The ingestible sensor market was valued at $491 million in 2016, and it is expected to grow at a compound annual growth rate of up to 19 percent through 2024. The market for ingestible sensors is expected to register a CAGR of 18.7% over the forecast period (2021 - 2026). It is a game-changing technology in disease diagnostics, monitoring, and management. The rise in chronic and gastrointestinal diseases is also cited as a major factor driving the region's expansion.


The market for ingestible sensors is competitive, with a few major players, which include ingestible sensor companies such as CapsoVision, Inc., HQ, Inc., IntroMedic Co. Ltd, JINSHAN Science & Technology, Medtronic PLC (Given Imaging, Inc.), Olympus Corporation, Proteus Digital Health, Inc. and MC10. Following wearable sensors, ingestible sensors are the next step in sensor technology.

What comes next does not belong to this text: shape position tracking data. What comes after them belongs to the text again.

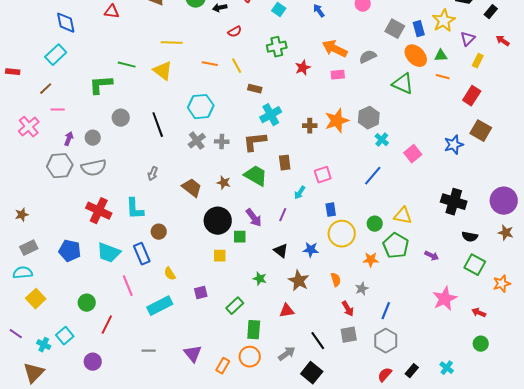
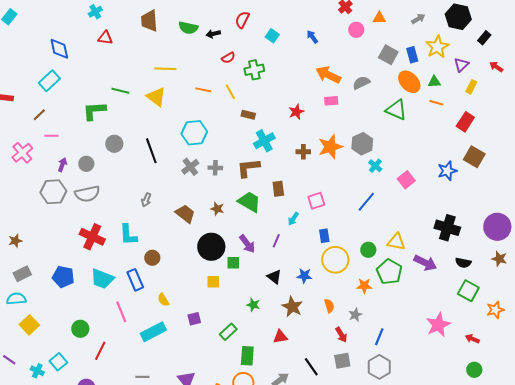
green cross: (277, 47) -> (254, 70), moved
red star: (303, 68) -> (296, 112), moved
purple arrow: (432, 256) -> (425, 263), moved, size x1.6

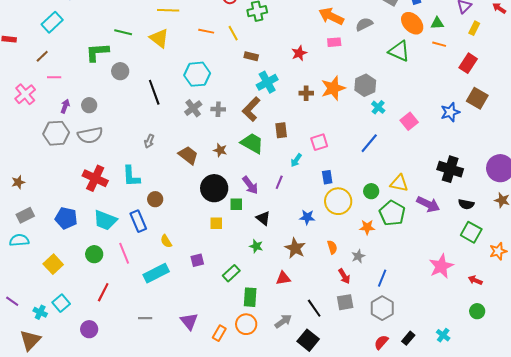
gray circle: (114, 144) -> (120, 71), moved
brown L-shape: (248, 168) -> (251, 109), turned -40
black triangle: (274, 277) -> (263, 218), moved
yellow square: (29, 325) -> (53, 264), moved
green circle: (80, 329) -> (94, 254), moved

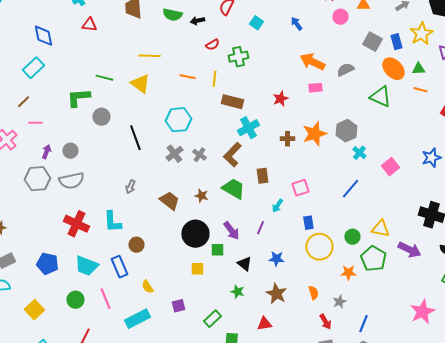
yellow line: (233, 33) -> (214, 79), turned 35
brown rectangle: (251, 56) -> (232, 102), size x1.5
gray cross: (218, 109) -> (199, 155), turned 32
blue star: (307, 217) -> (276, 259), moved

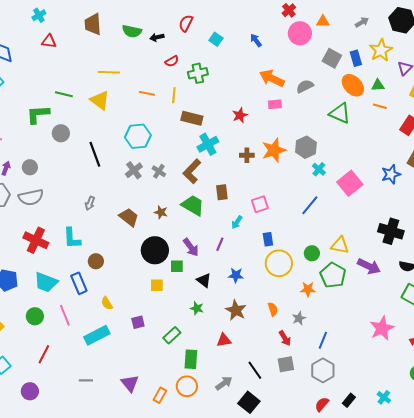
pink circle: (340, 17) -> (300, 33), size x1.5
pink square: (390, 167) -> (350, 183), size x1.4

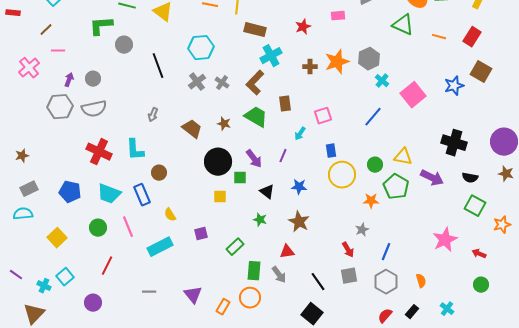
orange line: (380, 106) -> (439, 37), moved
orange semicircle: (273, 309) -> (421, 281), moved
gray arrow: (224, 383) -> (279, 275), moved, turned 90

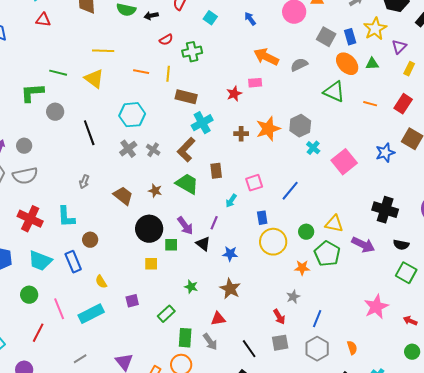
pink rectangle: (338, 16) -> (255, 83), moved
blue line: (373, 117) -> (290, 191), moved
black triangle: (267, 192) -> (203, 244), moved
pink line: (128, 227) -> (59, 309), moved
gray line: (149, 292) -> (80, 359), turned -32

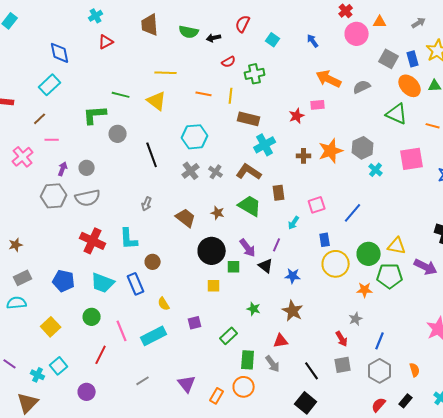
red triangle: (43, 20) -> (106, 42), turned -35
brown L-shape: (186, 150) -> (249, 172), turned 80
pink square: (344, 162) -> (412, 159), moved, turned 30
green circle: (306, 232) -> (369, 254), size x1.5
green pentagon: (327, 254) -> (390, 276), turned -30

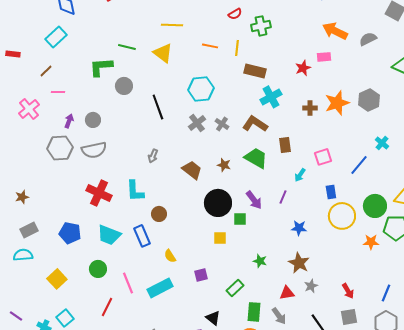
cyan cross: (376, 170) -> (382, 143), moved
black triangle: (266, 266) -> (213, 318), moved
gray star: (356, 319) -> (311, 286), moved

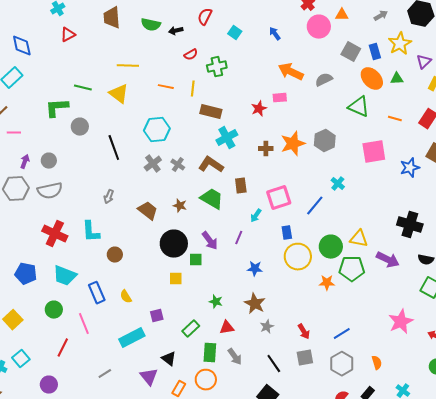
pink square: (323, 157) -> (279, 198), size x1.4
blue rectangle: (142, 236) -> (97, 293), moved
cyan rectangle: (160, 288) -> (132, 338), moved
red triangle: (287, 293) -> (227, 328), moved
blue line: (386, 293) -> (342, 334), turned 36

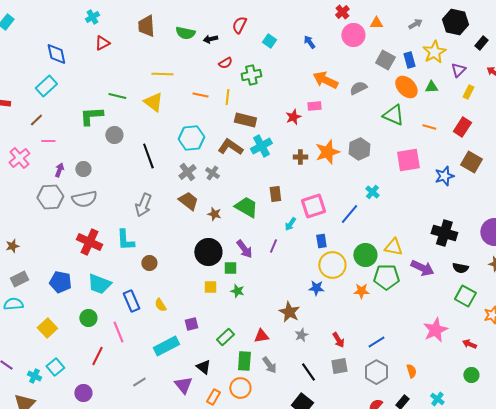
brown L-shape: (211, 165) -> (230, 147), moved
gray arrow: (109, 197) -> (143, 205), size x1.6
brown trapezoid: (148, 211) -> (188, 201), moved
blue star: (255, 269) -> (316, 288), moved
green star: (216, 302) -> (237, 291), moved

Patent Data Analysis- Ingestible Sensors

The graph below illustrates the evolution of applications related to ingestible sensors over the last 10 years. The ingestible sensors applications saw a linear growth in the last decade, and the technology seems to be coming at a stable growth in the coming years. Ingestible sensors are utilized in capsule endoscopy, patient monitoring, and controlled drug delivery applications in the medical field, so, this technology is seeing a steady growth in patent filings over the globe.

The graph below illustrates the market coverage area and top 10 markets of the alive patent families for the ingestible sensor technology. US leads with 14,378 patent families, followed by the China with 12,297 patent families and Europe with 10,160 patent families. These top three regions will be center for the boom of ingestible products. Thus, companies and inventors are investing heavily either to protect their invention or to monetize their patents in the near future.


Future Potential

Ingestible sensors are still a novel idea, and swallowing a sensor containing its electronic components remain a psychological challenge. Pharmaceutical companies and regulatory authorities must adhere to strict safety guidelines. The field must also overcome the enormous barrier of massive expenditures associated with product development, as these technologies necessitate the invention of new integrated technologies, a problem that could slow development. Nonetheless, the information obtained through this ingestible technology has the potential to shed light on newly discovered gut functionalities. We currently lack a thorough understanding of how gastric juices, electrolytes, hormones, and other gut metabolites work together to maintain a healthy gut. As a result, we can confidently predict that these highly integrated ingestible sensors will be the future of our gut health.